> [ACTIVITY]:
Among the entries below, tally each line where the word "Baroului" appears and state only the total.
-- INPUT DATA follows --
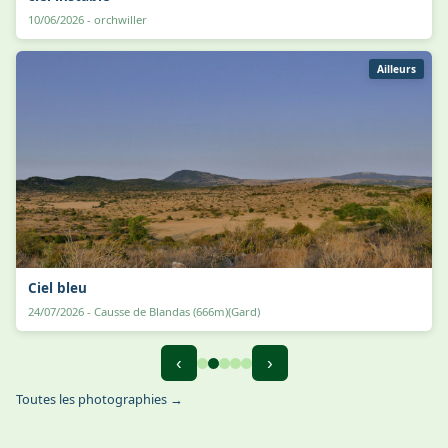
10/06/2026 - orchwiller
Ailleurs
Ciel bleu
24/07/2026 - Causse de Blandas (666m)(Gard)
‹
›
Toutes les photographies →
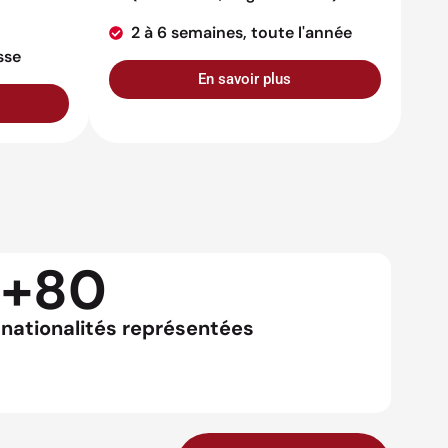
2 à 6 semaines, toute l'année
sse
En savoir plus
+80
nationalités représentées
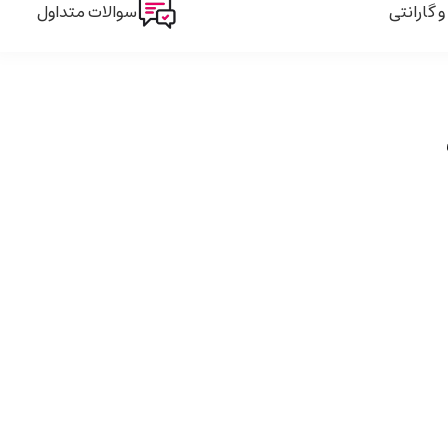
گارانتی
سوالات متداول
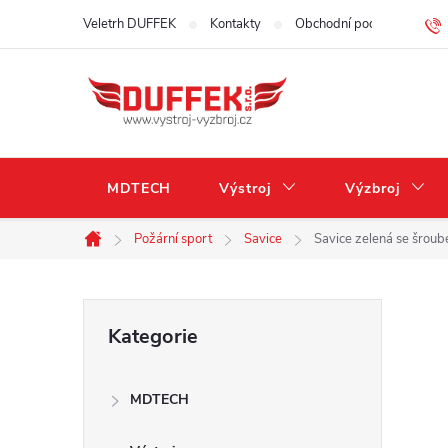
Přejít
Veletrh DUFFEK
Kontakty
Obchodní podmínky
na
obsah
MDTECH
Výstroj
Výzbroj
Požární sport
Savice
Savice zelená se šroub
Domů
P
Přeskočit
Kategorie
kategorie
o
MDTECH
s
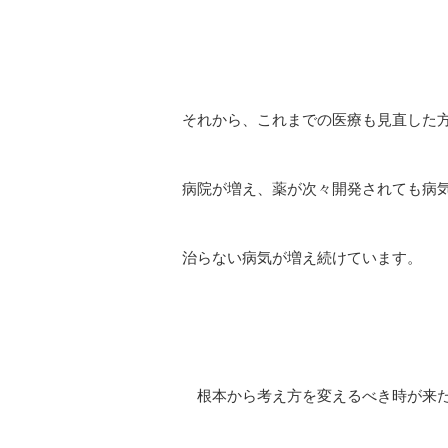
それから、これまでの医療も見直した
病院が増え、薬が次々開発されても病
治らない病気が増え続けています。
根本から考え方を変えるべき時が来た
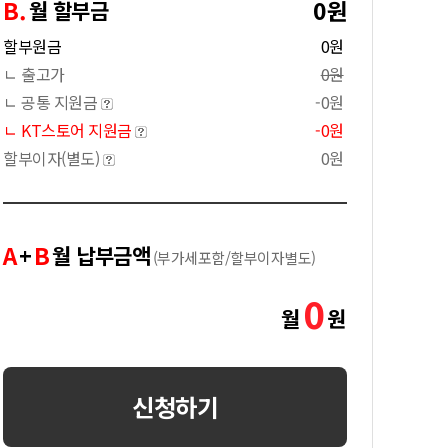
B.
0원
월 할부금
할부원금
0원
ㄴ 출고가
0원
ㄴ 공통 지원금
-0원
ㄴ KT스토어 지원금
-0원
할부이자(별도)
0원
A
B
+
월 납부금액
(부가세포함/할부이자별도)
0
월
원
신청하기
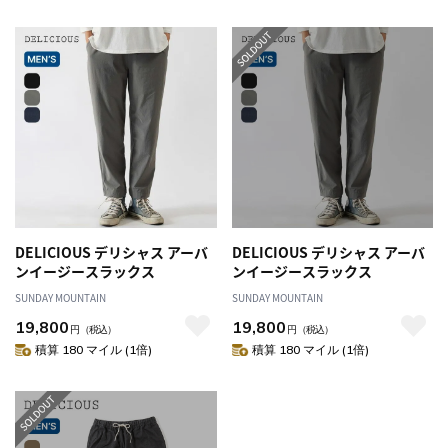
DELICIOUS デリシャス アーバ
DELICIOUS デリシャス アーバ
ンイージースラックス
ンイージースラックス
SUNDAY MOUNTAIN
SUNDAY MOUNTAIN
19,800
19,800
円
（税込）
円
（税込）
積算 180 マイル (1倍)
積算 180 マイル (1倍)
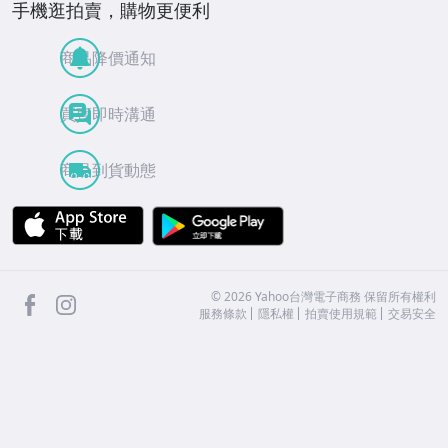
手機逛拍賣，購物更便利
商品降價通知
買賣即時溝通
商品到貨動態
APP Store
Google Play
facebook
Instagram
©
2026
Yahoo台灣電子商務 保留所有權利
服務條款
隱私權
拍賣使用規範
交易安全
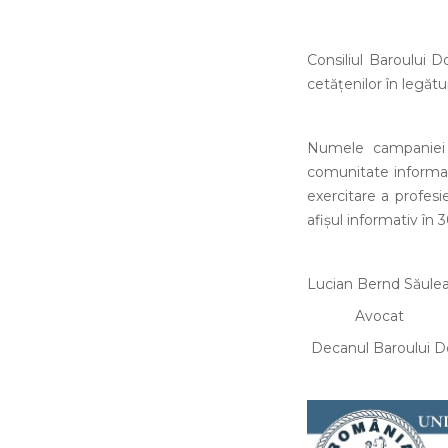
Consiliul Baroului D
cetățenilor în legătu
Numele campaniei
comunitate informați
exercitare a profesi
afișul informativ în 
Lucian Bernd Săule
Avocat
Decanul Baroului Do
-- INPUT DATA concluded --
> [ANSWER TO THIS PROBLEM]:
2